# [EXERCISE REQUIREMENTS]
The output must contain exactly the lines from the top of the listing below through the line containing "Tarifa cachorro", and no pictures.

--- INFORMATION PROVIDED ---

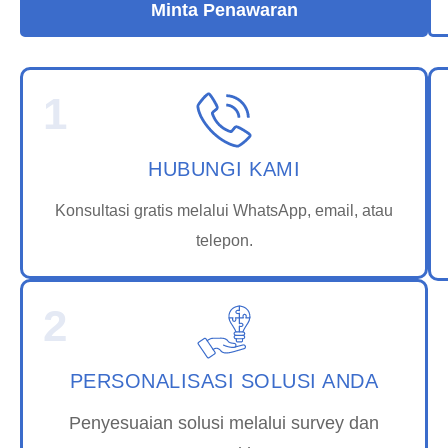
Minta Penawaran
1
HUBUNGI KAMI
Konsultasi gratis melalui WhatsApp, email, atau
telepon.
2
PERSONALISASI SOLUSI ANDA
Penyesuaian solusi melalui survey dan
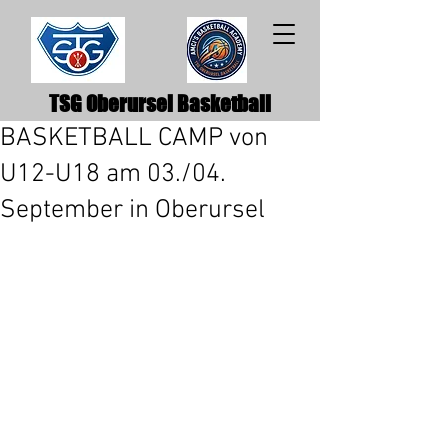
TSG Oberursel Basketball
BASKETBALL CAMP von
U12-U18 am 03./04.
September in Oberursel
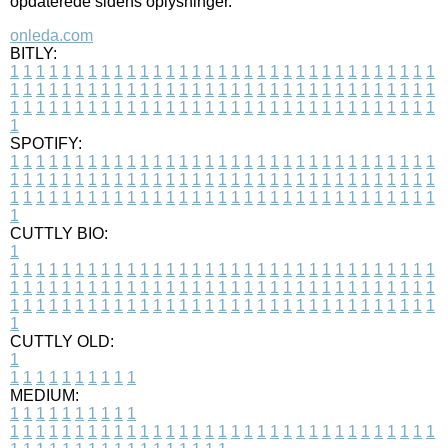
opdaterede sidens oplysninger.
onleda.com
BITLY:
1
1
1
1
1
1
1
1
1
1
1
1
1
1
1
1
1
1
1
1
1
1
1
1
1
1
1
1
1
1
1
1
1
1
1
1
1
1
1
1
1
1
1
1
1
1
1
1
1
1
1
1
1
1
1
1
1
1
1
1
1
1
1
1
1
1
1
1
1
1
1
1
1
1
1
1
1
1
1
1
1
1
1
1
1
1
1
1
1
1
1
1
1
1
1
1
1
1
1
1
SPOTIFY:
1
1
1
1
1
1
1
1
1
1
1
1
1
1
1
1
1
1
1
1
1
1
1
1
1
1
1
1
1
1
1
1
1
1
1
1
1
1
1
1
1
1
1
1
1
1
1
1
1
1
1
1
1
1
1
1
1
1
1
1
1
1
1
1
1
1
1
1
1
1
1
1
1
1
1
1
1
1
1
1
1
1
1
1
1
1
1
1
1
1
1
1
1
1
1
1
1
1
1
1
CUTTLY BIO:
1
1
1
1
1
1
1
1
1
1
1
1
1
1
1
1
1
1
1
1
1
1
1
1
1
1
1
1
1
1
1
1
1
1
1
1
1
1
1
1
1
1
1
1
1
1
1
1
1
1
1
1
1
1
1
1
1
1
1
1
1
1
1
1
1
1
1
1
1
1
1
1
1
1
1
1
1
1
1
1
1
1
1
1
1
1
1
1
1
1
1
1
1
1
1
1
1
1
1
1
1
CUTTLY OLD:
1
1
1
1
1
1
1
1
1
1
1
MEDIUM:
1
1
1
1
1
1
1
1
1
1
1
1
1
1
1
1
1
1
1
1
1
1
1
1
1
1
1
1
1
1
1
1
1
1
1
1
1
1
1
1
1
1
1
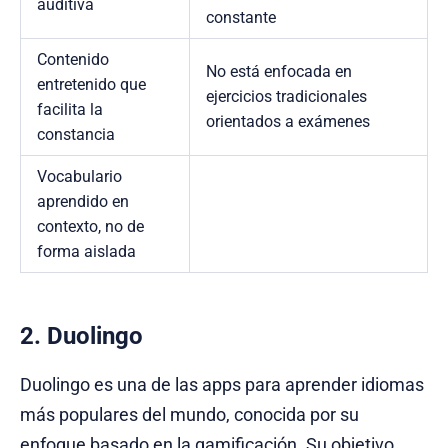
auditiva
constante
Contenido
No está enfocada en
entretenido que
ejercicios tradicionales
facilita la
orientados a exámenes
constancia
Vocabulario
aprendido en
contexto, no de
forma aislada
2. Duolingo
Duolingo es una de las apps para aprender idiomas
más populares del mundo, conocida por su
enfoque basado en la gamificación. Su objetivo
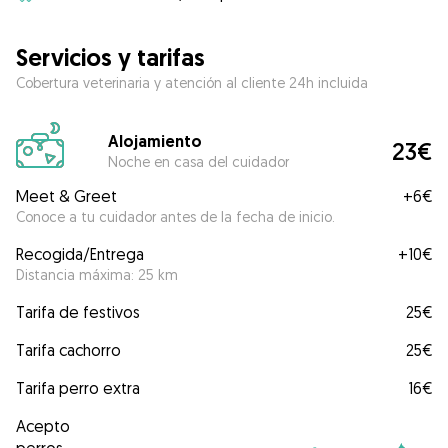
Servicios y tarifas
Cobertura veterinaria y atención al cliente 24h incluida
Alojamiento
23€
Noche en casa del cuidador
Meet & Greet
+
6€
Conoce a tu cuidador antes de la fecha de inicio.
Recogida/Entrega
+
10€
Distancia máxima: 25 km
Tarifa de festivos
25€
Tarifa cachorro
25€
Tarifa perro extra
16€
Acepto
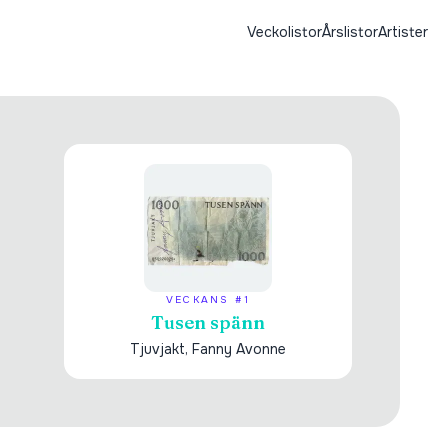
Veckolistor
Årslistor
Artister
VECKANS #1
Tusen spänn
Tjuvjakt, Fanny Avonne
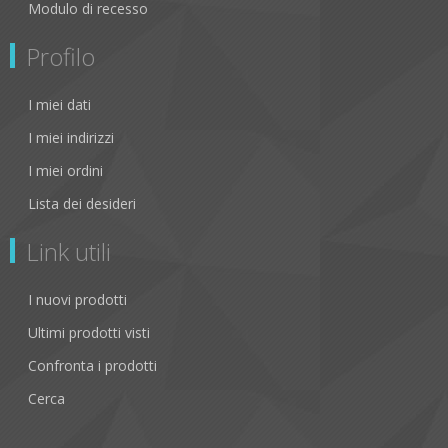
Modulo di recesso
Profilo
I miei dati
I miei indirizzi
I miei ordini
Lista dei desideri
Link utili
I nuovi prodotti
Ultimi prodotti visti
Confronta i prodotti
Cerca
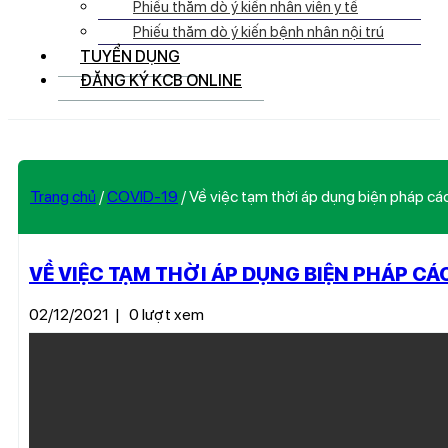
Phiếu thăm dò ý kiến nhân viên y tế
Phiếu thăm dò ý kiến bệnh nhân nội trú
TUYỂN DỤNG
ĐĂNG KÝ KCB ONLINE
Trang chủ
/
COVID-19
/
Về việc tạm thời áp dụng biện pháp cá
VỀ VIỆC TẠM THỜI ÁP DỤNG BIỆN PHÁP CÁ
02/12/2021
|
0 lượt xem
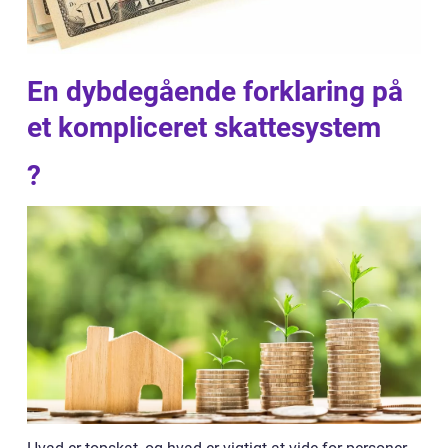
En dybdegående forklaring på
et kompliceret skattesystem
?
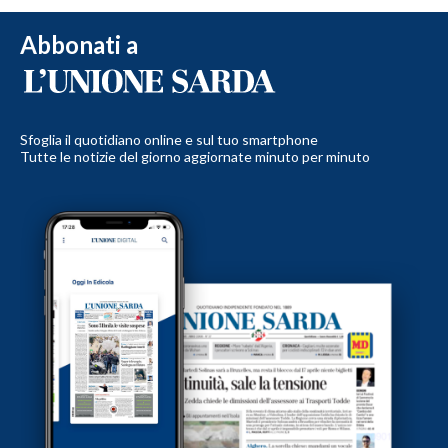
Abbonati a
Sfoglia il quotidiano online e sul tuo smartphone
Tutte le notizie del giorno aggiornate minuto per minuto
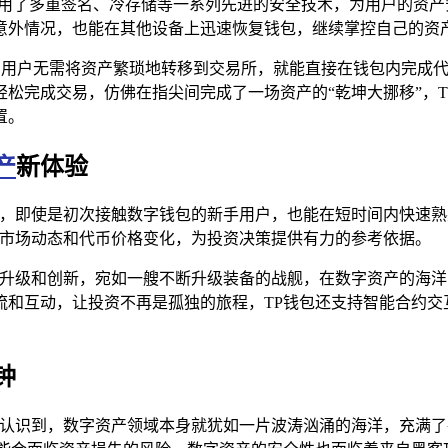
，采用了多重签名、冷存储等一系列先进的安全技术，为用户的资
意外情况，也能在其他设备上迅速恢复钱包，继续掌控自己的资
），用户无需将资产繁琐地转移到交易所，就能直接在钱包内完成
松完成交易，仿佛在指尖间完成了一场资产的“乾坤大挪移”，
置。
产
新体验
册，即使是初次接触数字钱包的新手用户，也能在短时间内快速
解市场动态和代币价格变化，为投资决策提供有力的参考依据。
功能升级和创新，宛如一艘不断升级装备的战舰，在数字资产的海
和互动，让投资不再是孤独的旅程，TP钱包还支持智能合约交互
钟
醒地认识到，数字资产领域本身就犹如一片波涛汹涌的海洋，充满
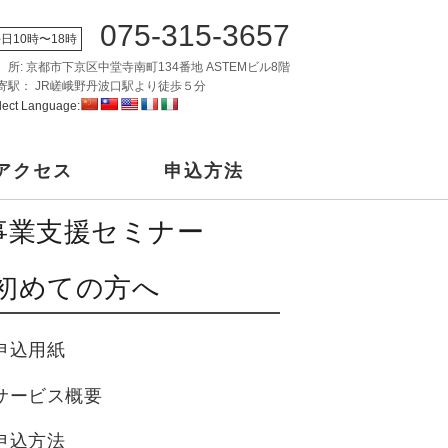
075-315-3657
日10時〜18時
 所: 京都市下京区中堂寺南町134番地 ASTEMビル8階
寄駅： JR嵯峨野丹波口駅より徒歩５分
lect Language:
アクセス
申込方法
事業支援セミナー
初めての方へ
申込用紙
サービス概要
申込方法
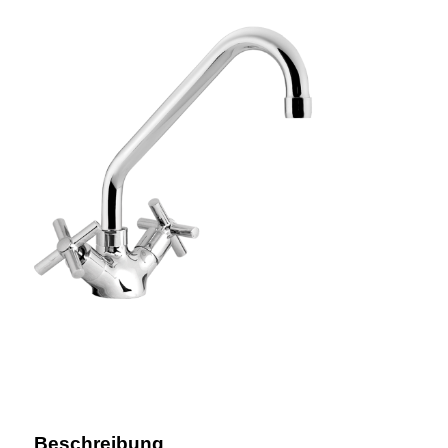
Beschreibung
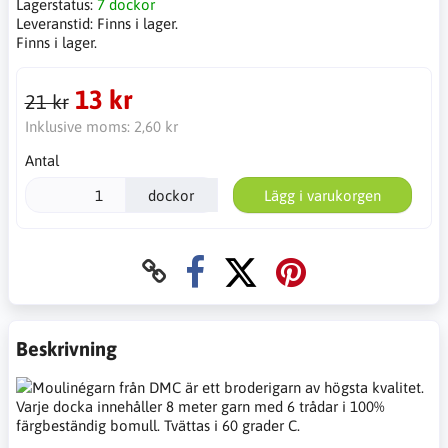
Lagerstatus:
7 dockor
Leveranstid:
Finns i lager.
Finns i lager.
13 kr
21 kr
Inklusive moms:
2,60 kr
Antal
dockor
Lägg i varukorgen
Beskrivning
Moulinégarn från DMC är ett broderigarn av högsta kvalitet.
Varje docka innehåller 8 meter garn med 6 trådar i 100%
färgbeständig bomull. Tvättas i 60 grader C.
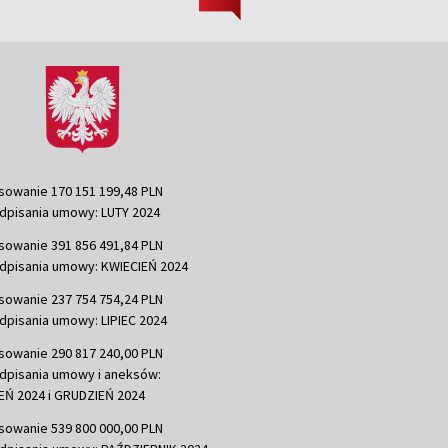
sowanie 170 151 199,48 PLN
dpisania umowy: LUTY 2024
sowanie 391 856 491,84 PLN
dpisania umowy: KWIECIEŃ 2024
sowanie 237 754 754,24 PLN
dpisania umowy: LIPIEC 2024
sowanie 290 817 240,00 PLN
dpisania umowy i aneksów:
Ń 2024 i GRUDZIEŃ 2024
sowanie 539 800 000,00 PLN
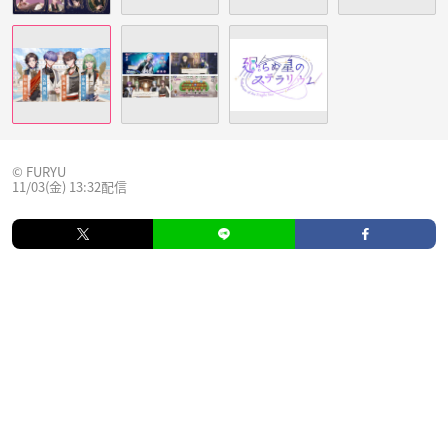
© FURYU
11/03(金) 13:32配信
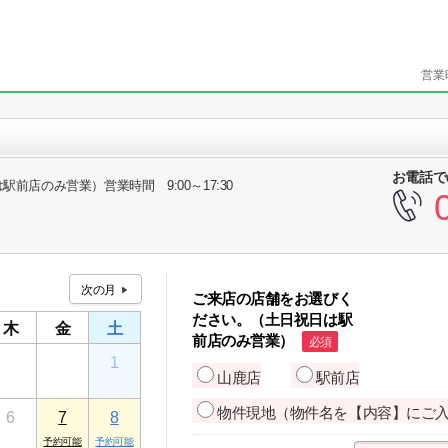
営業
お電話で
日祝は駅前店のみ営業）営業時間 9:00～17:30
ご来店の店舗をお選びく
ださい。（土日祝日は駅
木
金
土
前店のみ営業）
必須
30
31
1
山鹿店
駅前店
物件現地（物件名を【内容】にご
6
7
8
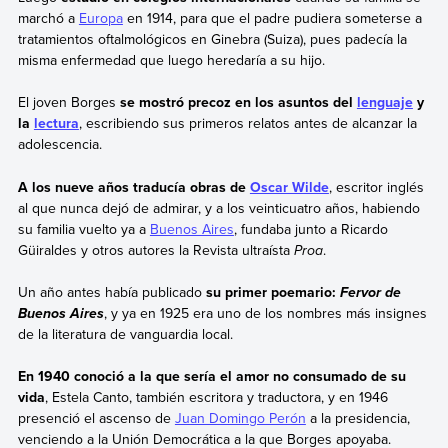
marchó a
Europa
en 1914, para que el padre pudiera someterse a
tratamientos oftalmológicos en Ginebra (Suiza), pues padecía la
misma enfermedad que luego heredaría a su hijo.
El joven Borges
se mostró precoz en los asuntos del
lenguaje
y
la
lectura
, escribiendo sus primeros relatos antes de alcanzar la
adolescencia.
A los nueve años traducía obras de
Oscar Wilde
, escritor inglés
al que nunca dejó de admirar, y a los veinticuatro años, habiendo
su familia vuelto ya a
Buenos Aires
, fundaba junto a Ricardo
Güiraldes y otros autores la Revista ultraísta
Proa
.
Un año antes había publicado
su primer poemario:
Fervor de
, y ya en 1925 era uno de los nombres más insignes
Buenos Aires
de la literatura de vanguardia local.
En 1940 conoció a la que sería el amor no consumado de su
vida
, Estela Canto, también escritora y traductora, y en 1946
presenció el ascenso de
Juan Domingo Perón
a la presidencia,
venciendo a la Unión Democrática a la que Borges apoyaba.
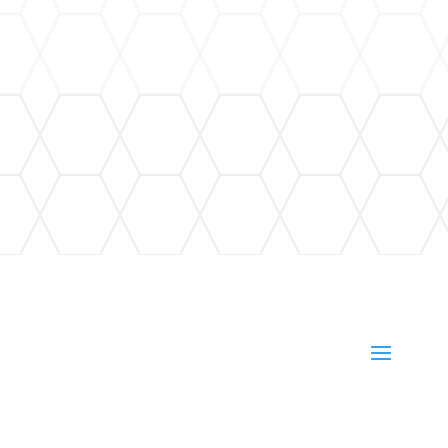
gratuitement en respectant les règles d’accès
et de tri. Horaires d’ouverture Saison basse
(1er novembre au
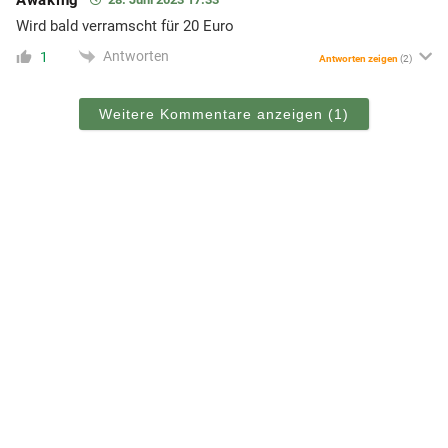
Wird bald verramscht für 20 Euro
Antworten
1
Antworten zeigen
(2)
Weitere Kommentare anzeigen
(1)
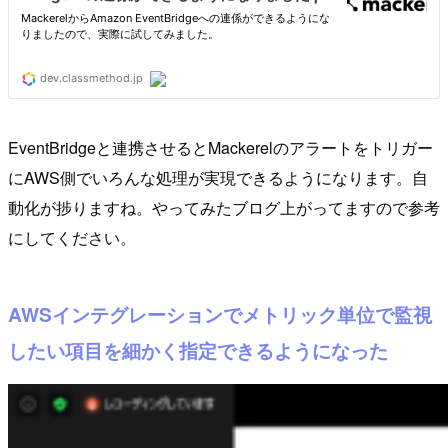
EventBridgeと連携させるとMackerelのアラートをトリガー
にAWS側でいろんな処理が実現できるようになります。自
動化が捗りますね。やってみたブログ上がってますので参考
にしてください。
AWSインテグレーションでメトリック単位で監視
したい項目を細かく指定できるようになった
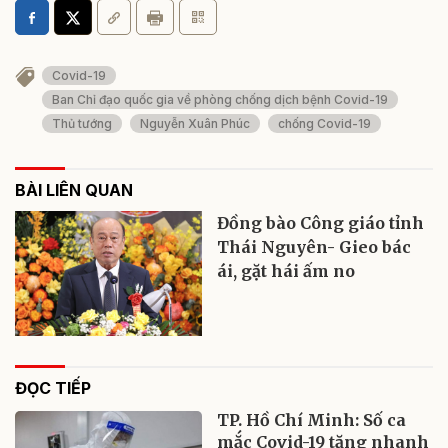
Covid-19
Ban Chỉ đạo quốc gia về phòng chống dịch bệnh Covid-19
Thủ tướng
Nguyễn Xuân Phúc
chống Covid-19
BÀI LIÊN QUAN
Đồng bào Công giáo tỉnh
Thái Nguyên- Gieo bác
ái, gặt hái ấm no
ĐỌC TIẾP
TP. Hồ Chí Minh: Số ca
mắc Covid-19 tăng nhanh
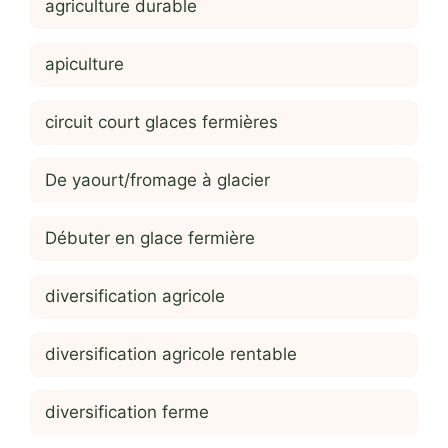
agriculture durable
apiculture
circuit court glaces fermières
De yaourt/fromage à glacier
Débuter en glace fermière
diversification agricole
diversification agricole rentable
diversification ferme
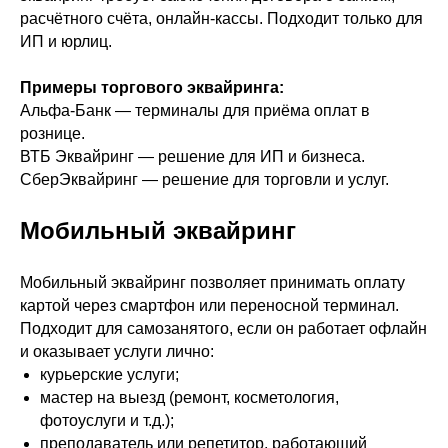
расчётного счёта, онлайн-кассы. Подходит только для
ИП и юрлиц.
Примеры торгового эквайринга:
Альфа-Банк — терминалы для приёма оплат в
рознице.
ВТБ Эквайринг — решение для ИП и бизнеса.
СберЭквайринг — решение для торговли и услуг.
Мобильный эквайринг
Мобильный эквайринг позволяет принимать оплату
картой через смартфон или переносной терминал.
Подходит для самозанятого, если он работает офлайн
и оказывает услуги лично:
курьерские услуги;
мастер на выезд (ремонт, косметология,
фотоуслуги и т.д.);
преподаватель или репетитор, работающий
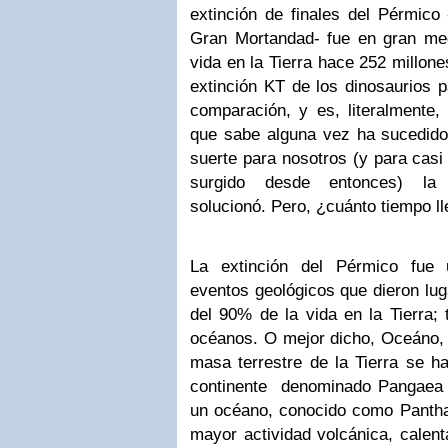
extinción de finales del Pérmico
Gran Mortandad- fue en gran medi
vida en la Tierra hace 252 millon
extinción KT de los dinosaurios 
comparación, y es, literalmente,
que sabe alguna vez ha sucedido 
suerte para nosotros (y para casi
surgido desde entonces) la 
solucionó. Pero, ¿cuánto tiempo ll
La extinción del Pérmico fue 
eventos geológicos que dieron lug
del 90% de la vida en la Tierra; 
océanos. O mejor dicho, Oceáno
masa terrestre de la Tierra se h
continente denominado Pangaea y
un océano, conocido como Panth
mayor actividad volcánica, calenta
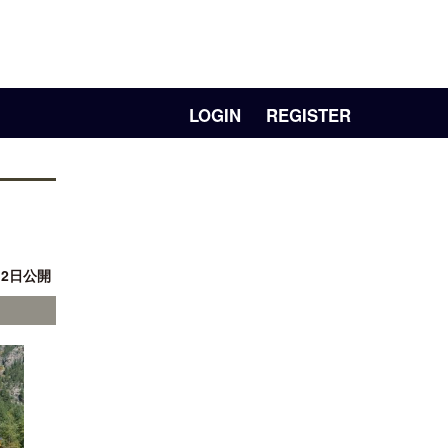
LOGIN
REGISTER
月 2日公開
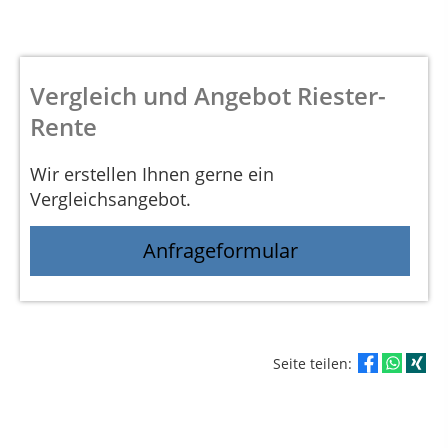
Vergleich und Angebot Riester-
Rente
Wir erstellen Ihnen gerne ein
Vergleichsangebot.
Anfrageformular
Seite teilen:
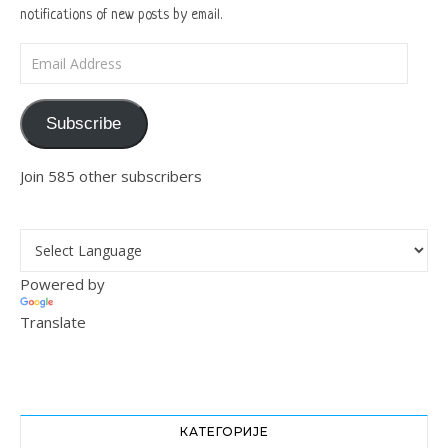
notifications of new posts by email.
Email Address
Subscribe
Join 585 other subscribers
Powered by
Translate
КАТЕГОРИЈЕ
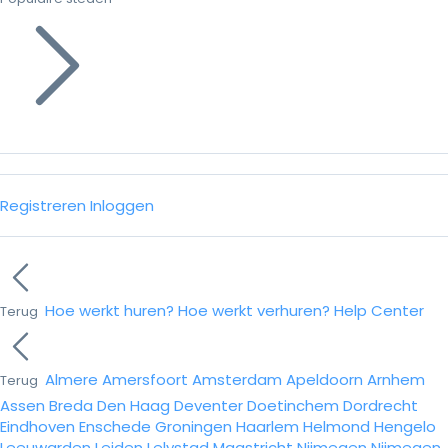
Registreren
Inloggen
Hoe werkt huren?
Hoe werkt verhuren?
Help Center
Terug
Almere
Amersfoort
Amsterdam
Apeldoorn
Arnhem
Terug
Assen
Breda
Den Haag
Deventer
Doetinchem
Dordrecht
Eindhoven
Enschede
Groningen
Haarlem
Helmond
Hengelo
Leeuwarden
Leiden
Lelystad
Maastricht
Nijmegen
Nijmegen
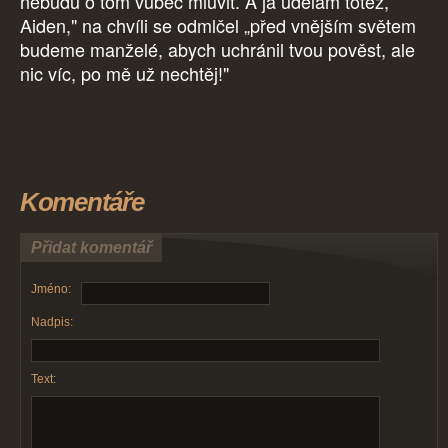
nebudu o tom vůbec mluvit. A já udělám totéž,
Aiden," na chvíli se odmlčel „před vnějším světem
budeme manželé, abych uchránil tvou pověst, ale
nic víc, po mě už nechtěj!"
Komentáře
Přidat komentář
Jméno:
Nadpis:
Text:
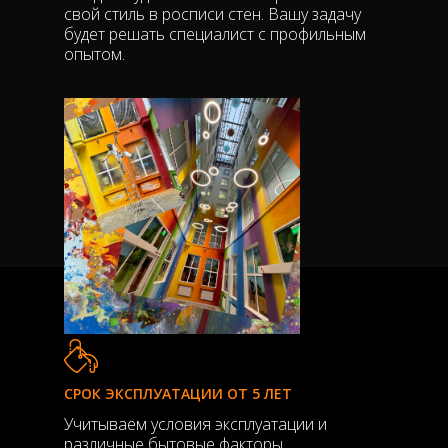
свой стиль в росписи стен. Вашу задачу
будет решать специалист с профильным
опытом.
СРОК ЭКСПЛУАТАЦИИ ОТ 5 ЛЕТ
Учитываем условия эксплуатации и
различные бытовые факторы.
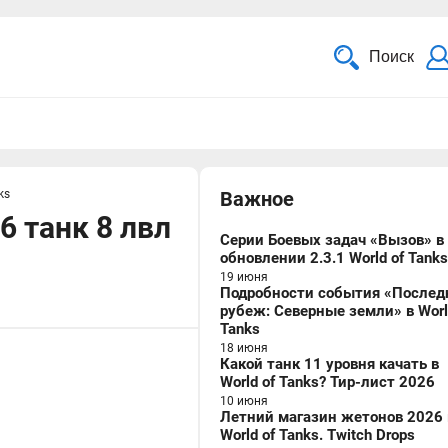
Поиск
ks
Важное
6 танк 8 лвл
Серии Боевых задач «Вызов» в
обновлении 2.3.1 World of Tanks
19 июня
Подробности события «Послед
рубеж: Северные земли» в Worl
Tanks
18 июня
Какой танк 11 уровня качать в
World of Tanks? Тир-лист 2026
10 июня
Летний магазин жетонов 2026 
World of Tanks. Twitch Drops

---

# [ANSWER FOR THIS EXERCISE]
Minta Penawaran
1
HUBUNGI KAMI
Konsultasi gratis melalui WhatsApp, email, atau
telepon.
2
PERSONALISASI SOLUSI ANDA
Penyesuaian solusi melalui survey dan
TSG Oberursel Basketball
BASKETBALL CAMP von
U12-U18 am 03./04.
September in Oberursel
opdaterede sidens oplysninger.
onleda.com
BITLY:
1
1
1
1
1
1
1
1
1
1
1
1
1
1
1
1
1
1
1
1
1
1
1
1
1
1
1
1
1
1
1
1
1
1
1
1
1
1
1
1
1
1
1
1
1
1
1
1
1
1
1
1
1
1
1
1
1
1
1
1
1
1
1
1
1
1
1
1
1
1
1
1
1
1
1
1
1
1
1
1
1
1
1
1
1
1
1
1
1
1
1
1
1
1
1
1
1
1
1
1
SPOTIFY:
1
1
1
1
1
1
1
1
1
1
1
1
1
1
1
1
1
1
1
1
1
1
1
1
1
1
1
1
1
1
1
1
1
1
1
1
1
1
1
1
1
1
1
1
1
1
1
1
1
1
1
1
1
1
1
1
1
1
1
1
1
1
1
1
1
1
1
1
1
1
1
1
1
1
1
1
1
1
1
1
1
1
1
1
1
1
1
1
1
1
1
1
1
1
1
1
1
1
1
1
CUTTLY BIO:
1
1
1
1
1
1
1
1
1
1
1
1
1
1
1
1
1
1
1
1
1
1
1
1
1
1
1
1
1
1
1
1
1
1
1
1
1
1
1
1
1
1
1
1
1
1
1
1
1
1
1
1
1
1
1
1
1
1
1
1
1
1
1
1
1
1
1
1
1
1
1
1
1
1
1
1
1
1
1
1
1
1
1
1
1
1
1
1
1
1
1
1
1
1
1
1
1
1
1
1
1
CUTTLY OLD:
1
1
1
1
1
1
1
1
1
1
1
MEDIUM:
1
1
1
1
1
1
1
1
1
1
1
1
1
1
1
1
1
1
1
1
1
1
1
1
1
1
1
1
1
1
1
1
1
1
1
1
1
1
1
1
1
1
1
auditiva
constante
Contenido
No está enfocada en
entretenido que
ejercicios tradicionales
facilita la
orientados a exámenes
constancia
Vocabulario
aprendido en
contexto, no de
forma aislada
2. Duolingo
Duolingo es una de las apps para aprender idiomas
más populares del mundo, conocida por su
enfoque basado en la gamificación. Su objetivo
Servicios y tarifas
Cobertura veterinaria y atención al cliente 24h incluida
Alojamiento
23€
Noche en casa del cuidador
Meet & Greet
+
6€
Conoce a tu cuidador antes de la fecha de inicio.
Recogida/Entrega
+
10€
Distancia máxima: 25 km
Tarifa de festivos
25€
Tarifa cachorro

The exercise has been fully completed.